Crítica | Olho Nu
Desde o início da carreira, Ney Matogrosso é um intérprete impossível de ser definido em poucas palavras. Em plena ditadura, ao lado dos Secos & Molhados, foi um transgressor pela postura exibida no palco, entre pinturas, adornos, danças e nudez, elementos que ainda mantém em sua carreira. Em entrevista recente, reconheceu que se tornou um representante de tabus persistentes na sociedade. Mesmo negando assumir a bandeira de qualquer causa, sabe de sua força autêntica.
O homem de um profundo olhar imagético se mantém na ativa e bem representado em discos elogiados, turnês de sucesso, trabalhando na produção de outros músicos – dirigiu o show Coração Inevitável de Ana Canãs – e também com vigor para, vez ou outra, estrelar produções cinematográficas – foi o bandido da Luz Vermelha na continuação Luz das Trevas, dirigido por Helena Ignez.
Olho Nu é uma obra documental que foge dos padrões do gênero e faz de Matogrosso um personagem da própria história.

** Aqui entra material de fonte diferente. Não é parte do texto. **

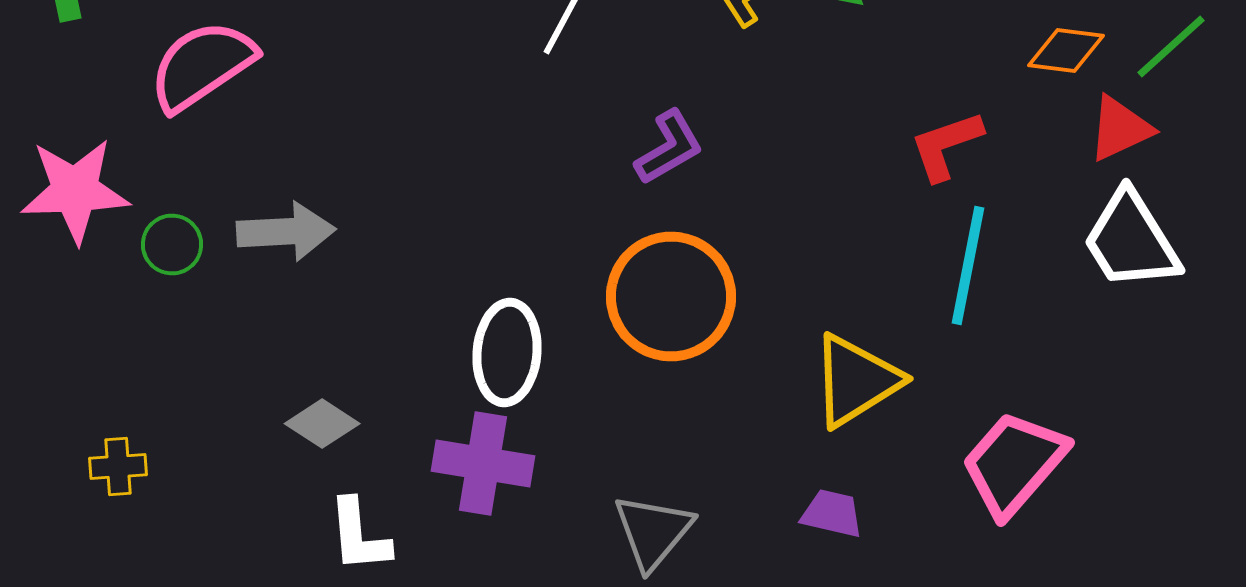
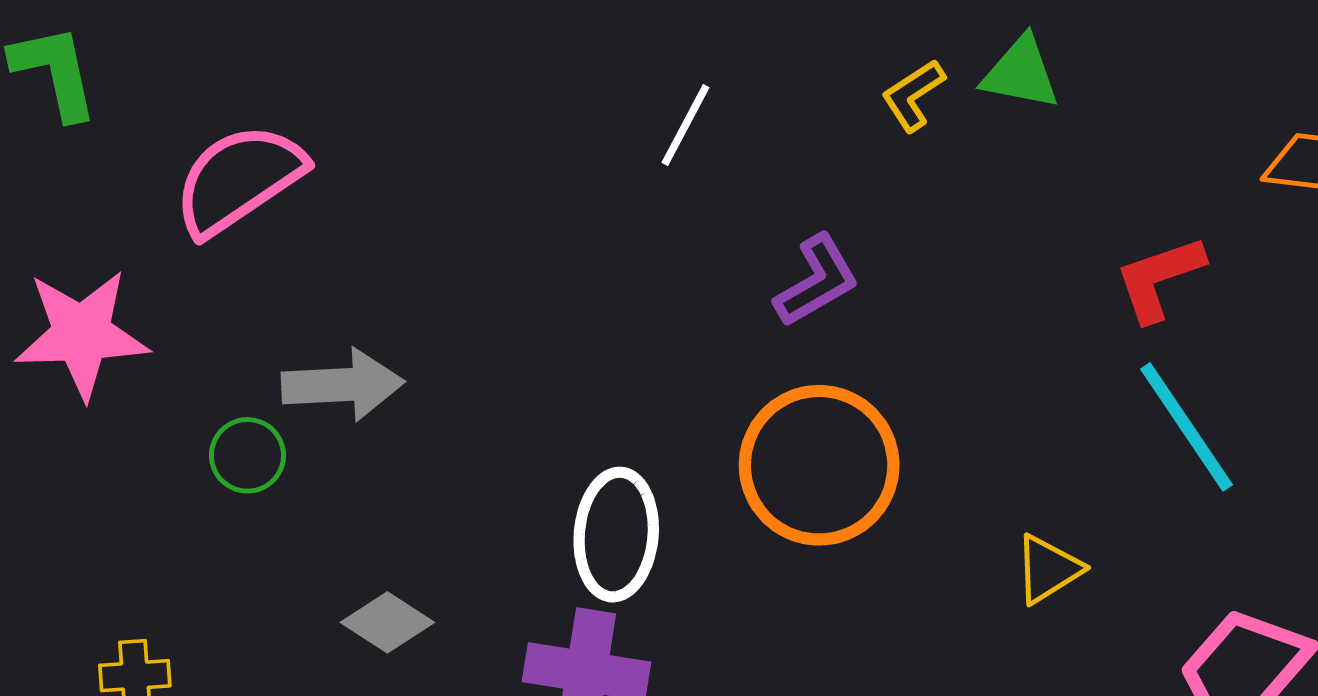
green circle: (172, 244) -> (247, 455), moved
cyan line: (968, 266) -> (1187, 427), turned -45
yellow triangle: (856, 380) -> (1048, 569), size x0.6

Não se trata de um documentário linear que apresenta depoimentos a respeito do cantor, nem mesmo conta sua trajetória como artista. Dividido entre imagens antigas e cenas contemplativas do cantor visitando sua casa da infância, demonstrando o contato direto que faz com a natureza, o documentário volta-se mais para uma obra de cunho metafórico e memorialista do que um documento narrativo da densa história de Ney.
É um documentário-ensaio – se é que existe tal definição – que reverencia a figura conhecida pelo público. Um projeto que se transforma em uma obra para iniciados, voltado àqueles que conhecem sua obra e, por consequência, compreendem as informações, imagens e videos apresentados. Não há assunto não abordado pela obra. Porém, sem uma linha narrativa aparente, perde-se espaço para definir, mesmo que brevemente, quem é Ney Matogrosso.
Em entrevista, o próprio cantor afirmou que sentiu falta de maior exposição, ainda mais que algumas facetas de sua vida tenham sido citadas brevemente. Levando-se em consideração que é um artista que sempre permitiu a observação do público, sempre foi autêntico em expressar suas opiniões e nunca se esquivou de perguntas polêmicas, é entristecedora a lacuna deixada pelo documentário.
Sem ousar desvendá-la, a figura de Ney Matogrosso, que tem 40 anos de carreira e 70 de vida, é contemplada no documentário. Evoca poesia em suas imagens, desconhecendo que o próprio intérprete basta neste quesito, registrando com sua voz aguda diversas e grandiosas canções. Falta alguém que o observe com profundidade e realize uma obra, seja biografia ou documentário, à altura deste Homem – com maiúsculas.